«Ich bin wertvoll»: eine Textilarbeiterin und eine Urteilsvollstreckerin über ihren Kampf für das Arbeitsrecht

Wie nachhaltige Entwicklungszusammenarbeit gestaltet werden soll, hängt vom Kontext vor Ort ab. In El Salvador hat Brücke Le Pont zusammen mit ihren lokalen Partner*innen entschieden, das Recht für die Textilarbeiter*innen zu schärfen.

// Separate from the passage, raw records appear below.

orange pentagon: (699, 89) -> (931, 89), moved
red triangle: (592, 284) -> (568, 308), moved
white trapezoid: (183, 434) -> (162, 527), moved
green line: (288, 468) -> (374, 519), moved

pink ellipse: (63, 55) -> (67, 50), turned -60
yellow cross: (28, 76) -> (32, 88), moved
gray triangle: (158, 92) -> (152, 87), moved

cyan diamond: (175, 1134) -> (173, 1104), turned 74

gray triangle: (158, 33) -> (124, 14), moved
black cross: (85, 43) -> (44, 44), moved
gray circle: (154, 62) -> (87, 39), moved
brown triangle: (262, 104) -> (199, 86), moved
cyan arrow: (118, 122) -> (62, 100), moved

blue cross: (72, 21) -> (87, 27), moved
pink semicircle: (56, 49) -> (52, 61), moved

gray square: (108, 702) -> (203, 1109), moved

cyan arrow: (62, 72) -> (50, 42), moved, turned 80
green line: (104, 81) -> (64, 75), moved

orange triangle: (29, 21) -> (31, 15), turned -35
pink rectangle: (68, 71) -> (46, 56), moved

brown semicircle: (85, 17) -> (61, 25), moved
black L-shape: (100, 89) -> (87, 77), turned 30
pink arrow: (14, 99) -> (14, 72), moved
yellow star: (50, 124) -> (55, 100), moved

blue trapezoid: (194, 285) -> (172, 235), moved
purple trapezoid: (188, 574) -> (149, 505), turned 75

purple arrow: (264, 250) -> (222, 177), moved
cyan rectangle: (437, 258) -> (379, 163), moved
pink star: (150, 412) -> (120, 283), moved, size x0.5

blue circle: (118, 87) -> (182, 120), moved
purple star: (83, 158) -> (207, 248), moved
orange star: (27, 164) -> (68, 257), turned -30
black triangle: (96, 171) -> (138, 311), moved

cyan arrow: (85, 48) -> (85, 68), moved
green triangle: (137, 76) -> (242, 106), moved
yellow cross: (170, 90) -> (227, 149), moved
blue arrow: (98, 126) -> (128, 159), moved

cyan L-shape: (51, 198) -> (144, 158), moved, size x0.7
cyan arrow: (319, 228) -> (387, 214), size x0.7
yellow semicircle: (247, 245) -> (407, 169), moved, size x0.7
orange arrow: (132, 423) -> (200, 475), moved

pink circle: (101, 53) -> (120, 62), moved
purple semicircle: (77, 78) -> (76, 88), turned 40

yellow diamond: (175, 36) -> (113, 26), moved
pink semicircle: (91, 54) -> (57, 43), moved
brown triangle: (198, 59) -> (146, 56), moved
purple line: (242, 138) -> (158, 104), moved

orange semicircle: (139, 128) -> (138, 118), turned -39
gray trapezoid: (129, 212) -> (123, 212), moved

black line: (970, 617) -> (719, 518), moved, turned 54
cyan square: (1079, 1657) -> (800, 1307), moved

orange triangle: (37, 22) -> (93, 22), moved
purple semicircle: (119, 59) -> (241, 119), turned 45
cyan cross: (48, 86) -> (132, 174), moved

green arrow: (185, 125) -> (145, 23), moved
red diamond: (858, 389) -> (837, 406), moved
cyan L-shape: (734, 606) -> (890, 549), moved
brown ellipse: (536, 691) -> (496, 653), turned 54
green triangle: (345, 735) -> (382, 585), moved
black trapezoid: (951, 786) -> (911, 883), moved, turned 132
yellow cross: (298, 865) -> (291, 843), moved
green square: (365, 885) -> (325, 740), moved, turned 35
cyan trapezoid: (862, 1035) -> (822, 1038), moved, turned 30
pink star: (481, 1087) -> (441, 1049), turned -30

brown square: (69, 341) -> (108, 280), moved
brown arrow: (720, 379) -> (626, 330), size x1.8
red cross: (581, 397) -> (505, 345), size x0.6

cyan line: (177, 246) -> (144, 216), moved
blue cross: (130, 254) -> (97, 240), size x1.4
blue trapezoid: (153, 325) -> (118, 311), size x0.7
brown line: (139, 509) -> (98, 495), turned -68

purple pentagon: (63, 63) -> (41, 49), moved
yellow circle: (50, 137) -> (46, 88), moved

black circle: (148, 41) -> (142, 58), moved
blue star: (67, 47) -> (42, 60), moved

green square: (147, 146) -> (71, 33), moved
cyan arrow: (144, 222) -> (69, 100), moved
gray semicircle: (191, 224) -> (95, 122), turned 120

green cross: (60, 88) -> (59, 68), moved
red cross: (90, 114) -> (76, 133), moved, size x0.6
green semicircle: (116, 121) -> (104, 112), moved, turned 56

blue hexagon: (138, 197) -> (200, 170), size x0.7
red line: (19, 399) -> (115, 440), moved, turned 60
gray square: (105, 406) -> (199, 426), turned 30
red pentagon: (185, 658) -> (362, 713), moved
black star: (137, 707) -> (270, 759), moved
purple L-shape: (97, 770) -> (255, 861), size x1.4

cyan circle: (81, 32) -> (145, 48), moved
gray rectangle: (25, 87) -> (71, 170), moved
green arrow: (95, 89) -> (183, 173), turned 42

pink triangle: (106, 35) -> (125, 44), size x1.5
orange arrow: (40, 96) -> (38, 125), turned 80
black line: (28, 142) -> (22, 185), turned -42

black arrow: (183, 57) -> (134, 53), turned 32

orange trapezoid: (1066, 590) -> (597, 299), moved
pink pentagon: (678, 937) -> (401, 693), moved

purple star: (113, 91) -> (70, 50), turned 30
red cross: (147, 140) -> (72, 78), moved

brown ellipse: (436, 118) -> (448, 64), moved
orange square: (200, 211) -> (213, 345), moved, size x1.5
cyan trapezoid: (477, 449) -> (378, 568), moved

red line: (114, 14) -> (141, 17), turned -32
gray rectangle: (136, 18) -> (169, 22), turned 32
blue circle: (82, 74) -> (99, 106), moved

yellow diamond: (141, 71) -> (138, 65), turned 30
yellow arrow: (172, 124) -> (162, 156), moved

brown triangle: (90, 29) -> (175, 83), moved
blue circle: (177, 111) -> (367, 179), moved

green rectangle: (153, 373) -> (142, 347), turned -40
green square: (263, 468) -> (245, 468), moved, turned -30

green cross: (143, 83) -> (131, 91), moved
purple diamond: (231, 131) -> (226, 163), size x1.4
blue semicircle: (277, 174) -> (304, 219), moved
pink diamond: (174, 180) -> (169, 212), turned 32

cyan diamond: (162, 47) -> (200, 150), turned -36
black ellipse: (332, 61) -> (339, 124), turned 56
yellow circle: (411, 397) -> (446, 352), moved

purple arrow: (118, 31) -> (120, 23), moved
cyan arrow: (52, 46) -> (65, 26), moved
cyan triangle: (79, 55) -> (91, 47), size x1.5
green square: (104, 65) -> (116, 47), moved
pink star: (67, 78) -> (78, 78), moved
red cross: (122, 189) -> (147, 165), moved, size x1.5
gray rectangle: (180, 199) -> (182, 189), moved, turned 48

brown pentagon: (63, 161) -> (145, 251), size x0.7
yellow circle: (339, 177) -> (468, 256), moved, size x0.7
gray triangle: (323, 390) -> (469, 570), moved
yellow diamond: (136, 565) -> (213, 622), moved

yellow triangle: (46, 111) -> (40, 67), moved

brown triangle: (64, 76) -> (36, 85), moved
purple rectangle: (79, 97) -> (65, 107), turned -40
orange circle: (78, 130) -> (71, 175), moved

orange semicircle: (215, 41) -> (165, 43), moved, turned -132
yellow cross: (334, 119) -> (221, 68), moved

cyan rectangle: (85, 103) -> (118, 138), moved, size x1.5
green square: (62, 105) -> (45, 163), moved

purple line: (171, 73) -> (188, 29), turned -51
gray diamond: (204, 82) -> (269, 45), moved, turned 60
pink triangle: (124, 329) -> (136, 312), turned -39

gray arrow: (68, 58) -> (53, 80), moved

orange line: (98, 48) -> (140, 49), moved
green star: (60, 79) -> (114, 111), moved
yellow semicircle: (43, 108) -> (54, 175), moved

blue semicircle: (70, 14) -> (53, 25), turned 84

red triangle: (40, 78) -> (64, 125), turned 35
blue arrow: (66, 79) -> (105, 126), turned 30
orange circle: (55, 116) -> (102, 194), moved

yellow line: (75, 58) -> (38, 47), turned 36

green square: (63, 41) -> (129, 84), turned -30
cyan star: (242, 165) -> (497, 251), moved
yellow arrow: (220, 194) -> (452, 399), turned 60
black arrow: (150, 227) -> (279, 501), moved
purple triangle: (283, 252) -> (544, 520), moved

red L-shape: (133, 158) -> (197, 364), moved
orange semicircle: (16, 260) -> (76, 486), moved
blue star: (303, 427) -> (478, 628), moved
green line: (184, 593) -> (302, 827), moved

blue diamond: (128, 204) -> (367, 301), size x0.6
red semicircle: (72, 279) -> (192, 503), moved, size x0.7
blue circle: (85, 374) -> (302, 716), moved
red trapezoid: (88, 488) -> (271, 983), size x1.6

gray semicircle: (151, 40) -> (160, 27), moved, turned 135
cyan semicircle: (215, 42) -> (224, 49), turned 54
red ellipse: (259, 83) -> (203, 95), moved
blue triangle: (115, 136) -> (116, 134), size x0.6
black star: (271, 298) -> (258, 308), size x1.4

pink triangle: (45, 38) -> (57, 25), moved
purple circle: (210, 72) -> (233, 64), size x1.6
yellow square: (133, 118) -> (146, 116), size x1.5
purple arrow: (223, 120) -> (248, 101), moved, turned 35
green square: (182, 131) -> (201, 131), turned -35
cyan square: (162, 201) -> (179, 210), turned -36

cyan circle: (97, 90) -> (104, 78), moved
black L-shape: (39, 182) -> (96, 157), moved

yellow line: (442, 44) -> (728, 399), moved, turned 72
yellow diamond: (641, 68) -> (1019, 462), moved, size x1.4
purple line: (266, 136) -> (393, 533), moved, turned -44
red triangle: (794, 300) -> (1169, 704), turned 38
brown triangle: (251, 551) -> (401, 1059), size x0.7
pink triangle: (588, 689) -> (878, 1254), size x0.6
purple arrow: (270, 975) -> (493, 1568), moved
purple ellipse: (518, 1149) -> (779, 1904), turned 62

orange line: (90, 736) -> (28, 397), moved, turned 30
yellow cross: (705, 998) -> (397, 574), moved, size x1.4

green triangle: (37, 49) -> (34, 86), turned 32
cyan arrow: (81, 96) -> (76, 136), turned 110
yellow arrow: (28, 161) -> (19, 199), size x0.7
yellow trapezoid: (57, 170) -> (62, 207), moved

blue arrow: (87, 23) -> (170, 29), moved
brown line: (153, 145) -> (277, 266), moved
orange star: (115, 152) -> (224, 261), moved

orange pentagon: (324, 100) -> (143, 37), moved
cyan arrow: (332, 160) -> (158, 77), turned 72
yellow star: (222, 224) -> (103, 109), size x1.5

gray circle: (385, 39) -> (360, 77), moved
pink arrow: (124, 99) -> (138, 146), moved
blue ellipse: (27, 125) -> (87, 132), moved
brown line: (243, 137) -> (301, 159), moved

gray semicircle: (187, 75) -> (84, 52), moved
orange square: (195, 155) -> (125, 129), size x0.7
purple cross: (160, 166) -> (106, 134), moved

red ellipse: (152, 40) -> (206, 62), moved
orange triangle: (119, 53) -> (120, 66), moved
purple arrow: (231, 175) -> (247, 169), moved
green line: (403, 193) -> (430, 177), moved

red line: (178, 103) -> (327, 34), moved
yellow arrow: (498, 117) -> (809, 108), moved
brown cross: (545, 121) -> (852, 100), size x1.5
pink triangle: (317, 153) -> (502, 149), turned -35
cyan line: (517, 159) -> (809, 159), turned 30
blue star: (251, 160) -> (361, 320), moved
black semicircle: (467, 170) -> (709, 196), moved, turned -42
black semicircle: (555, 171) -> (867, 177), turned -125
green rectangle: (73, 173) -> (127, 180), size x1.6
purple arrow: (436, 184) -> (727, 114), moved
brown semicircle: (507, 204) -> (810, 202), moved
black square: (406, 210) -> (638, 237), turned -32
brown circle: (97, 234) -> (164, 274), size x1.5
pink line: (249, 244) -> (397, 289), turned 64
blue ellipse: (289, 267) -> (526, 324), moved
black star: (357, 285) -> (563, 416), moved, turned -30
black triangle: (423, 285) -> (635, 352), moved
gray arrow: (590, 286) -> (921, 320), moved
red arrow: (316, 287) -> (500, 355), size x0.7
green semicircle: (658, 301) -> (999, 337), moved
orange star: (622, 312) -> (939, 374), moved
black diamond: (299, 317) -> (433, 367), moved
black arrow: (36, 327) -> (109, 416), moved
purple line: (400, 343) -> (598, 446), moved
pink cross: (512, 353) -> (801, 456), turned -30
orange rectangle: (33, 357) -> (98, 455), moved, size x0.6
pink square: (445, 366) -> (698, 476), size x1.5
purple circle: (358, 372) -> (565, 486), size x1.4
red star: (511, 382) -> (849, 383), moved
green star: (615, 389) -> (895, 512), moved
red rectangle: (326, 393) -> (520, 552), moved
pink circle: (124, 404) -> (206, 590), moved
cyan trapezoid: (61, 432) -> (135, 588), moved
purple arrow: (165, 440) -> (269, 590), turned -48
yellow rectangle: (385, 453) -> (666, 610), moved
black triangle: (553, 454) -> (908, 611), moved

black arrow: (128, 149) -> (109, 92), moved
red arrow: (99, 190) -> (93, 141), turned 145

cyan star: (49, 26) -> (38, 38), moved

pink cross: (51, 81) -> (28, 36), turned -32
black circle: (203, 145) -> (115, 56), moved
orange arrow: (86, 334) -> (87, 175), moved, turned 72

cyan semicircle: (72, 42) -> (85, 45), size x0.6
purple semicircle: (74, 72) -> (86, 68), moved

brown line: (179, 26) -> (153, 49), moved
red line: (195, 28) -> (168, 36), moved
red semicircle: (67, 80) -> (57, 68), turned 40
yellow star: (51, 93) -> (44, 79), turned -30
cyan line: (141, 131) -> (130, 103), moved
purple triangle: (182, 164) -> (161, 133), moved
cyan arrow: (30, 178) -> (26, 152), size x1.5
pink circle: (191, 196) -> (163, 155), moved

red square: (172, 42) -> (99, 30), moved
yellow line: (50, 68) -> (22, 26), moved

Carmen Yesenia viuda de Rodas wird Geld geschuldet. Geld, das sie durch harte Arbeit in einer salvadorianischen Textilfabrik verdient hat. Geld, das sie eigentlich dringend braucht. Die Arbeit in den sogenannten «Maquilas», so werden die Fabriken in Lateinamerika genannt, ist weder für faire Löhne noch für gute Arbeitsbedingungen bekannt.

Bei Brücke Le Pont weiss man: salvadorianische Textilfabrikbesitzer beuten aus. Dagegen will man ankämpfen; effizient, sodass möglichst viele Arbeiter*innen wie Carmen de Rodas geholfen wird.

Seit Jahren arbeitet Brücke Le Pont in El Salvador zum Thema Arbeitsrecht. Im Rahmen des Projekts Derechos Laborales setzen sich Urteilsvollstrecker*innen dafür ein, dass geschuldete Beträge von Fabrikbesitzern an die Arbeiter*innen ausbezahlt werden. Das jährliche Projektbudget beträgt rund 70’000 Franken. Die Auszahlungen an die geprellten Arbeiter*innen? Zwischen 2018 und 2023 über 9 Millionen Franken. Und im vergangenen Jahr? Sogar über 4 Millionen Franken.

Zusammen mit der Urteilsvollstreckerin Diana Carolina Soriano Ayala erzählt Carmen de Rodas von ihren Erfahrungen im Rahmen des Projekts.

Carmen, du hast gearbeitet, aber nicht den vollen Lohn erhalten. Wieso?

Carmen: Die Fabrik, in der ich gearbeitet habe, hat angefangen, mein Gehalt zu stunden. Auch bei meinen Kolleg*innen ist dies vorgekommen. Wir erhielten im Zweiwochenrhythmus 14 US-Dollar. Das ist weit unter dem monatlichen Mindestlohn von rund 300 US-Dollar. Die Fabrikbesitzer sagten, wir müssten besser arbeiten, damit sie unser volles Gehalt bezahlen können. Dabei hatten wir unseren Lohn bereits vereinbart. Später haben wir zudem herausgefunden, dass unser Arbeitgeber seit 2018 weder unsere Sozialversicherung noch die Pensionskasse bezahlt hat – auch wenn sie die Beträge von unseren Löhnen abgezogen haben.

Was hast du dann gemacht?

Carmen: Ich habe Beschwerde eingereicht. Beim Arbeitsministerium, bei der Generalstaatsanwaltschaft, beim Ombudsmann für Menschenrechte. Es ging aber nicht vorwärts. Das Problem ist auch, dass es während der Arbeit sehr schwierig ist, ein Verfahren weiterzuverfolgen. Viele meiner Kolleg*innen haben aufgegeben, weil sie bei der Arbeit um Erlaubnis bitten mussten, um wichtige Termine wahrzunehmen. Diese wurde aber oft nicht erteilt. Und arbeiten mussten wir, weil wir eine Familie zu ernähren haben. Meine Kinder sind inzwischen erwachsen, sie unterstützen mich auch im Prozess. Aber viele meiner Kolleg*innen haben diese Möglichkeit nicht, weil ihre Kinder noch zu klein sind.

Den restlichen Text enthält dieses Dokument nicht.